10 Writers Who Wrote Famous Works While Wasted
2. James Joyce - Finnegan’s Wake (1939)
James Joyce is celebrated as one of the greatest writers who ever lived, but it’s a brave soul who can dip their toes into Finnegan’s Wake and make it to the other side.
Composed in a weird and wonderful language straddling English and the hare-brained invention of nonsense poetry, the avant-garde Finnegan’s Wake divided Joyce’s audience and critics alike when it was published in 1922, even those who until that point had been in his corner. It’s still dividing people today, in fact - many can’t finish it.
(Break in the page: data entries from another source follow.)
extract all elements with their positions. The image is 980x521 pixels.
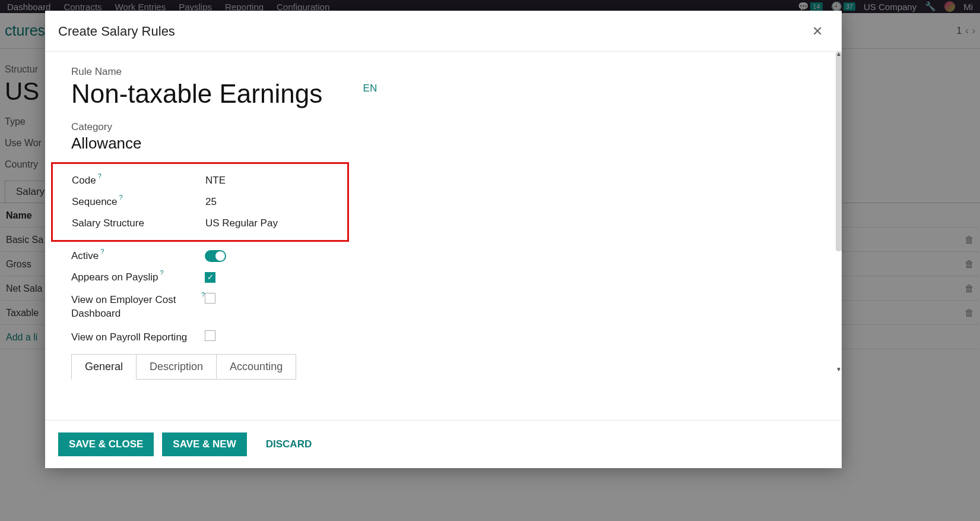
code-input[interactable]: NTE [205, 175, 226, 187]
language-tag[interactable]: EN [363, 83, 378, 94]
active-toggle[interactable] [205, 250, 226, 262]
code-label: Code [72, 175, 96, 187]
employer-cost-label: View on Employer Cost Dashboard [71, 293, 199, 321]
dialog-header: Create Salary Rules ✕ [45, 11, 842, 52]
tab-general[interactable]: General [71, 354, 137, 380]
close-icon[interactable]: ✕ [808, 21, 826, 42]
dialog-body: ▲ ▼ Rule Name Non-taxable Earnings EN Ca… [45, 52, 842, 420]
tab-accounting[interactable]: Accounting [217, 354, 296, 380]
detail-tabs: General Description Accounting [71, 354, 816, 380]
sequence-label: Sequence [72, 196, 118, 208]
save-and-close-button[interactable]: SAVE & CLOSE [58, 432, 154, 456]
scroll-down-icon[interactable]: ▼ [835, 365, 842, 374]
employer-cost-checkbox[interactable] [205, 293, 215, 304]
help-icon[interactable]: ? [201, 291, 205, 299]
category-input[interactable]: Allowance [71, 134, 816, 153]
dialog-title: Create Salary Rules [58, 24, 175, 39]
payroll-reporting-checkbox[interactable] [205, 330, 215, 341]
discard-button[interactable]: DISCARD [255, 432, 322, 456]
tab-description[interactable]: Description [137, 354, 217, 380]
dialog-footer: SAVE & CLOSE SAVE & NEW DISCARD [45, 420, 842, 468]
help-icon[interactable]: ? [119, 194, 123, 201]
create-salary-rule-dialog: Create Salary Rules ✕ ▲ ▼ Rule Name Non-… [45, 11, 842, 468]
help-icon[interactable]: ? [100, 248, 104, 255]
save-and-new-button[interactable]: SAVE & NEW [162, 432, 246, 456]
salary-structure-input[interactable]: US Regular Pay [205, 217, 278, 229]
salary-structure-label: Salary Structure [72, 217, 144, 229]
help-icon[interactable]: ? [98, 172, 102, 179]
appears-on-payslip-checkbox[interactable]: ✓ [205, 272, 215, 283]
active-label: Active [71, 250, 99, 262]
highlighted-fields: Code? NTE Sequence? 25 Salary Structure … [51, 162, 349, 242]
payroll-reporting-label: View on Payroll Reporting [71, 330, 187, 345]
appears-on-payslip-label: Appears on Payslip [71, 271, 158, 283]
scrollbar[interactable] [836, 52, 842, 251]
help-icon[interactable]: ? [160, 269, 163, 276]
category-label: Category [71, 121, 816, 133]
sequence-input[interactable]: 25 [205, 196, 217, 208]
scroll-up-icon[interactable]: ▲ [835, 52, 842, 58]
rule-name-label: Rule Name [71, 66, 816, 78]
rule-name-input[interactable]: Non-taxable Earnings [71, 79, 322, 108]
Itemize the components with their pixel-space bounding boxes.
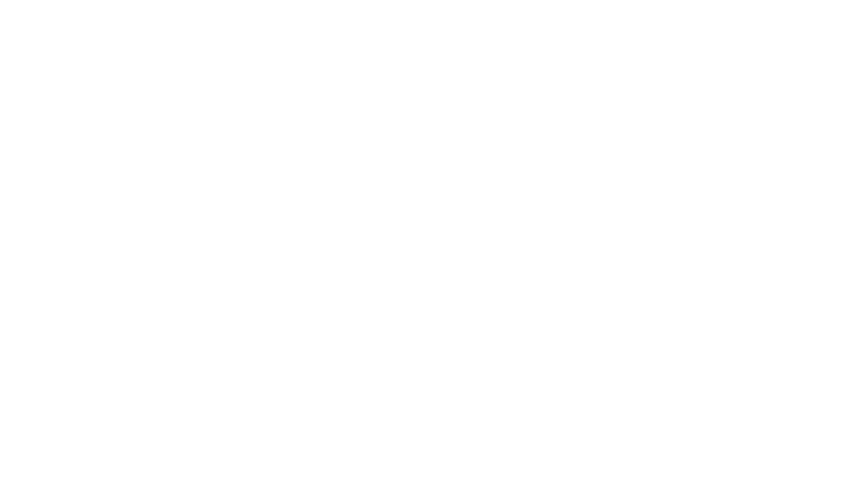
- chart-container: [0, 0, 868, 501]
- line-chart: [0, 0, 868, 501]
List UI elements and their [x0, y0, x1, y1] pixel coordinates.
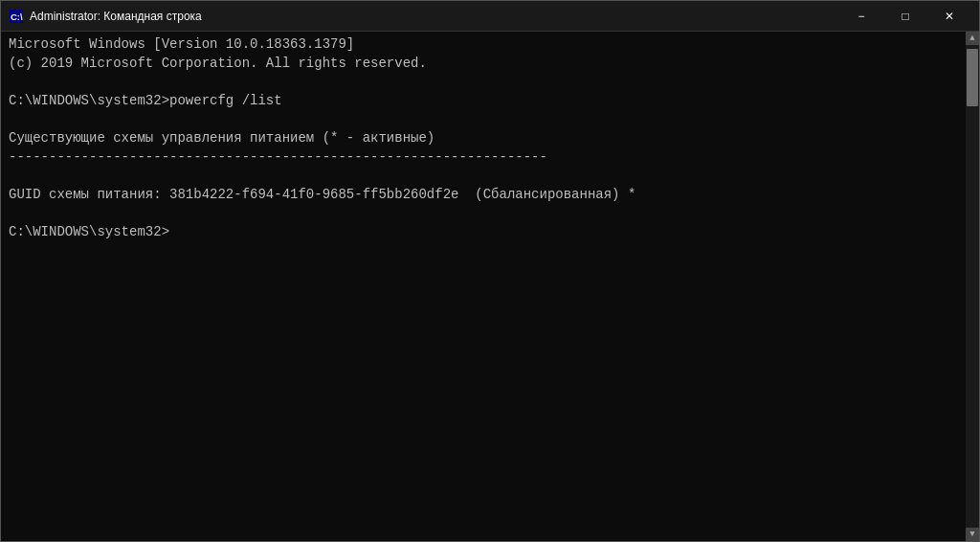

Joyce had been a bingeing alcoholic for most of his life, functional enough when he wasn’t wasted - which was approximately half the time. He claimed that he only drank in the evening, but given that his ‘evenings’ tended to last until well past sunrise the following morning, that’s not much of a distinction.
Convinced that alcohol enhanced his writing, the implication is that Joyce often lubricated his pen with the hair of the dog. His previous masterpiece, Ulysses, carefully themed in style and structure, had been a clever, beautifully written novel, one that made his name and his fortune.
This enabled both his insecurity and his access to booze. Finnegan’s Wake is equally beautiful, in its own way: but it’s the product of seventeen years of writing and rewriting, his obsessive notes and paranoid marginalia incorporated into each new draft. Dense and lyrical, crafted to be recited as much as read, it’s a work of genius… the work of a drunken master of his art.